Paper Review—KinectFusion: Real-Time Dense Surface Mapping and Tracking
October 18, 2020Main Contribution
The research problem in this paper is 3D surface reconstruction and interaction. Inspired by the wide availability of the low-cost dense cameras, the authors aim to use only the data collected from a Kinect sensor to perform a global 3D dense reconstructions of the scene as they move through space.
This research setup is meaningful because real-time tracking with infrastructure-free handheld device mimics scenarios in augmented reality (AR) applications, including 3D scanning and gaming. The main contributions include the proposal of KinectFusion, as the first system supporting the real-time 3D surface reconstruction of complex scenes using a depth sensor, and the tracking is always relative to the fully updated fused dense model.
Method
The overall system proposed has several components, including surface measurement, pose estimation, update reconstruction, and surface prediction. In surface measurement, the live depth data is roughly converted to 3D points (referred to as point clouds in the paper) and normals in the camera space. Secondly, the authors use ICP alignment with every 3D points to align overlapping 3D point clouds. An important assumption here is that the points clouds between frames are roughly aligned due to small motion from one frame to the next. To calculate the offset transformation, an energy function is defined to minimize the global point-plane movement. This process is iterative until the points are aligned for each frame.
Later, in surface reconstruction update, the surface is modelled implicitly by a truncated signed distance function (TSDF) representation. This prepares the continuous estimates as discretized values to be feed into the voxel grid. In this component, one implicit design tradeoff is the choice of using the voxel model as the representation. Compared to a polygon mesh, voxel representation is efficient but it restricts the fixed geometry shape and limits model deformations.
Lastly, the surface prediction is produced by raycasting the grid to extract the position of the implicit surface by following zero crossings (a change of sign in the TSDF values). Putting things together, this real-time reconstruction system utilizes highly parallel GPU implementation to make sure its real-time speed.
What do I think?
I am intrigued by the application of this paper and by the idea of bringing the physical to the digital world. In the section about experiments, I think the authors did a good job in locating ways to optimize the frame-to-frame results from the baseline model, such as using partial/full loops to combat the accumulating errors between frames, increasing viewpoints, and identifying keyframes. While evaluating a surface reconstruction method, it’s important to consider properties such as scale and speed in addition to quality. I found the regular grid could be a bottleneck for the scalability of this model. The authors mentioned each frame from the depth sensor is a surface measurement on a regular grid, which I understand as a fixed resolution model.

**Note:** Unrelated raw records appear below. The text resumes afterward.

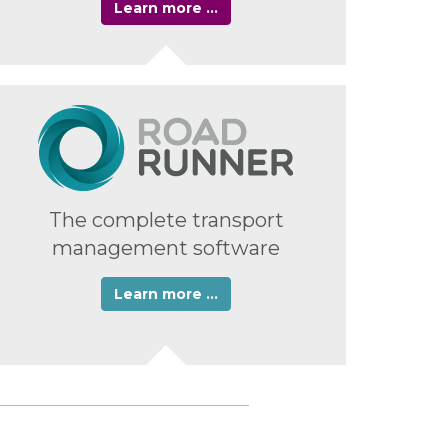
Learn more …
The complete transport
management software
Learn more …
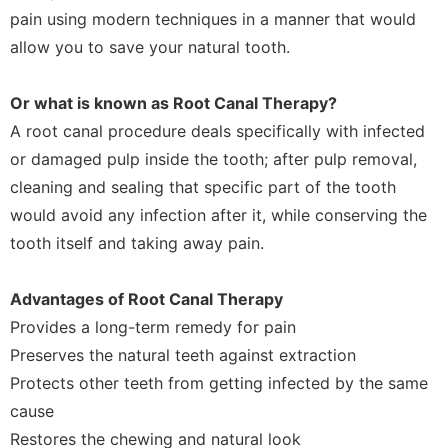
pain using modern techniques in a manner that would
allow you to save your natural tooth.
Or what is known as Root Canal Therapy?
A root canal procedure deals specifically with infected
or damaged pulp inside the tooth; after pulp removal,
cleaning and sealing that specific part of the tooth
would avoid any infection after it, while conserving the
tooth itself and taking away pain.
Advantages of Root Canal Therapy
Provides a long-term remedy for pain
Preserves the natural teeth against extraction
Protects other teeth from getting infected by the same
cause
Restores the chewing and natural look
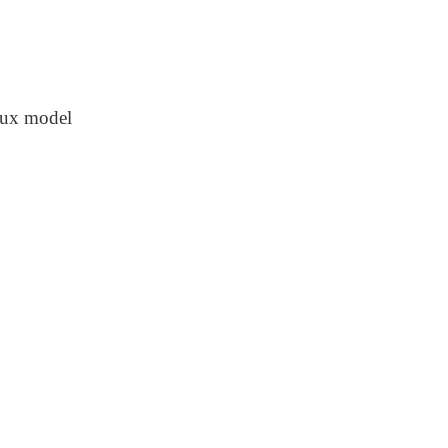
flux model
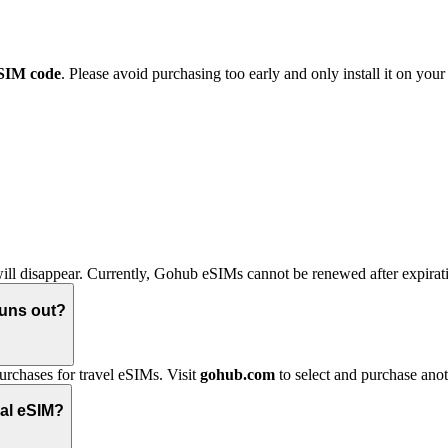
eSIM code
. Please avoid purchasing too early and only install it on you
ll disappear. Currently, Gohub eSIMs cannot be renewed after expirati
runs out?
urchases for travel eSIMs. Visit
gohub.com
to select and purchase ano
nal eSIM?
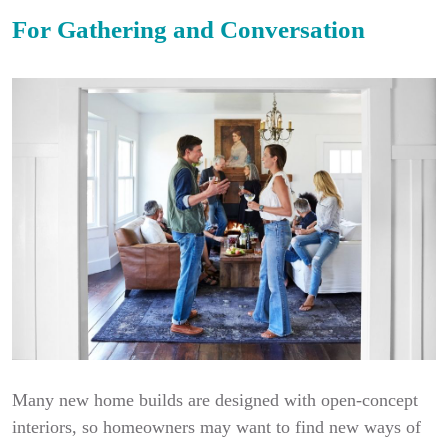
For Gathering and Conversation
Many new home builds are designed with open-concept
interiors, so homeowners may want to find new ways of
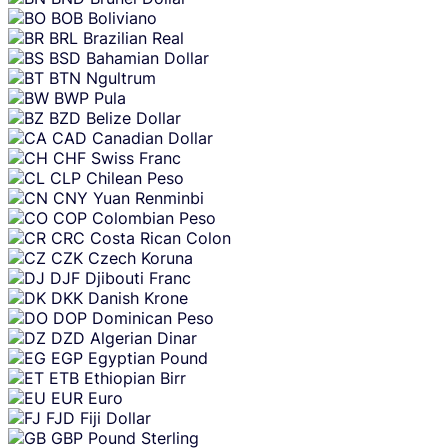
BOB
Boliviano
BRL
Brazilian Real
BSD
Bahamian Dollar
BTN
Ngultrum
BWP
Pula
BZD
Belize Dollar
CAD
Canadian Dollar
CHF
Swiss Franc
CLP
Chilean Peso
CNY
Yuan Renminbi
COP
Colombian Peso
CRC
Costa Rican Colon
CZK
Czech Koruna
DJF
Djibouti Franc
DKK
Danish Krone
DOP
Dominican Peso
DZD
Algerian Dinar
EGP
Egyptian Pound
ETB
Ethiopian Birr
EUR
Euro
FJD
Fiji Dollar
GBP
Pound Sterling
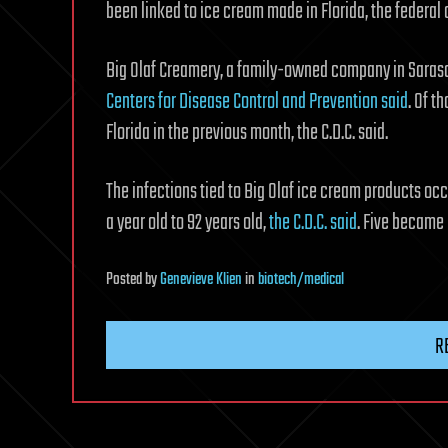
been linked to ice cream made in Florida, the federal 
Big Olaf Creamery, a family-owned company in Sarasota,
Centers for Disease Control and Prevention said
. Of t
Florida in the previous month, the C.D.C. said.
The infections tied to Big Olaf ice cream products oc
a year old to 92 years old,
the C.D.C. said
. Five became 
Posted
by
Genevieve Klien
in
biotech/medical
R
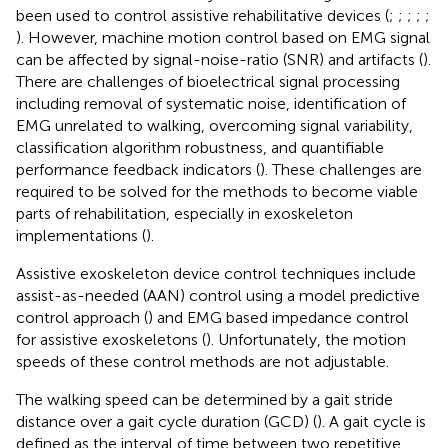
been used to control assistive rehabilitative devices (
;
;
;
;
;
). However, machine motion control based on EMG signal
can be affected by signal-noise-ratio (SNR) and artifacts (
).
There are challenges of bioelectrical signal processing
including removal of systematic noise, identification of
EMG unrelated to walking, overcoming signal variability,
classification algorithm robustness, and quantifiable
performance feedback indicators (
). These challenges are
required to be solved for the methods to become viable
parts of rehabilitation, especially in exoskeleton
implementations (
).
Assistive exoskeleton device control techniques include
assist-as-needed (AAN) control using a model predictive
control approach (
) and EMG based impedance control
for assistive exoskeletons (
). Unfortunately, the motion
speeds of these control methods are not adjustable.
The walking speed can be determined by a gait stride
distance over a gait cycle duration (GCD) (
). A gait cycle is
defined as the interval of time between two repetitive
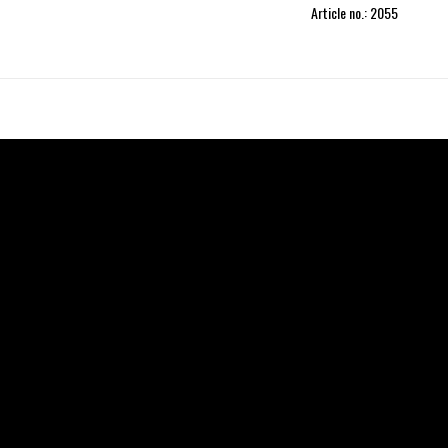
Article no.: 2055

It’s intuitive to see how a regular grid could make computation easy to manage, but the massive information collected needs to be fit into this fixed grid to be stored in the GPU memory.
Future Work
I think this leads to the limiting capability of this model that it only works properly indoors. If this were to be expanded to work outdoors, they might want to incorporate more data streams or multiple videos of the scene to calculate the depth as pre-processing information. From the memory space availability perspective, they could use hierarchical techniques such as octrees. The hierarchical layout could stay shallow to balance the tradeoff between time and space while keeping the computation relatively simple.